A former revolutionary looks out over the town of Zintan, Libya (Asharq Al-Awsat)

A former revolutionary looks out over the town of Zintan, Libya (Asharq Al-Awsat)

Zintan, Asharq Al-Awsat—Every revolution has it: that one seminal moment. In Libya it came with the face of the dead Muammar Gaddafi, soiled and bloodied and caught in a grainy camera phone photo. It was the image that signified the victory of the rebels over a dictatorship that had kept itself in power for forty years. “I thought it was over the day that Gaddafi died,” said Osam, a quiet 23-year-old Libyan who speaks near-perfect English with a slight American accent. “But now I think that there will be a second revolution.” As Osam has discovered, the seminal moments in revolutions are rarely the final moments too.

Three years after the start of the uprising that brought down Gaddafi, Libyans like Osam have become increasingly disillusioned and are wondering what the future holds for their increasingly fractured country. The sense of everyday calm is undermined by the fact that few of the new state’s institutions are functioning as they should. The National Army is small and weak and outnumbered by a plethora of competing local militias—ghosts of the 2011 revolution—that still control most areas of the country and refuse to withdraw from the capital Tripoli. The police force is unable to provide even the most basic level of security, as the hair-raising and almost daily reports of kidnappings testify.

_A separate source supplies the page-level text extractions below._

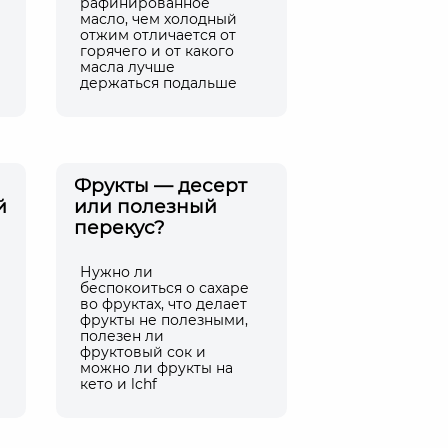
рафинированное
масло, чем холодный
отжим отличается от
горячего и от какого
масла лучше
держаться подальше
Фрукты — десерт
й
или полезный
перекус?
Нужно ли
беспокоиться о сахаре
во фруктах, что делает
фрукты не полезными,
полезен ли
фруктовый сок и
можно ли фрукты на
кето и lchf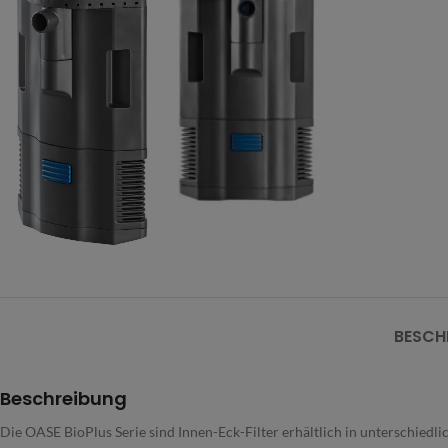
BESCH
Beschreibung
Die OASE BioPlus Serie sind Innen-Eck-Filter erhältlich in unterschied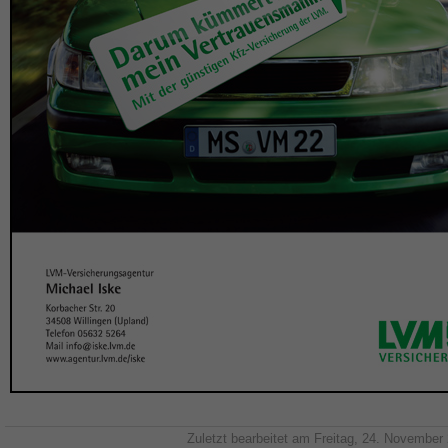
Zuletzt bearbeitet am Freitag, 24. November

Most crucially, anger is growing towards the General National Congress (GNC), the legislative body elected in July 2012 in what was hailed at the time as Libya’s first peaceful political transition in modern history. Protesters have taken to the streets daily in towns across the country since the GNC announced it would extend its own mandate beyond its February 7 deadline. The elections to select the people who will draw up the long-awaited constitution are planned for February 20, but Osam told us that he does not believe that they will actually happen.

His cynicism is a worrying sign because he is part of the generation which should be most engaged in what is happening in their country. He was just twenty when the uprising began, a middle-class student who had never picked up a weapon before. For five months he fought on the front line against Gaddafi’s forces, and he says he is still proud of the part he played in the revolution. “That’s why people know Libya, because there was a revolution and it was an historical thing,” he said. “I will always be proud.” But even if this Thursday’s elections happen, he says he does not know who he will be voting for. “For now, for this time, there is no-one who could represent me,” he says.

If there is any place that could be considered the heart of the Libyan uprising, then Zintan—Osam’s hometown—would be a strong contender. It was from here, high on the dusty plateau of the Nafusa Mountains, that a quickly organized and powerful local militia pushed into Tripoli from the south. To the disdain of the town of Misrata, itself a contender for the ‘home of the revolution’ crown, the people here in Zintan claim that without their efforts, the revolution would have ended in the East, Gaddafi would have clung on to power, and the country would have been split in two. Today the town still finds itself at the center of events in Libya; it was Zintan’s local militia that intercepted Saif Al-Islam, Gaddafi’s urbane London-educated son, as he tried to flee across the border into Niger. Somewhere, in one of this small, sleepy town’s identikit buildings, Saif Al-Islam remains the prisoner of the Zintanis. They have retained custody of him despite the best efforts of the GNC and the International Criminal Court, arguing that the judicial system is too weak to ensure that his trial would be fair and proper in Tripoli.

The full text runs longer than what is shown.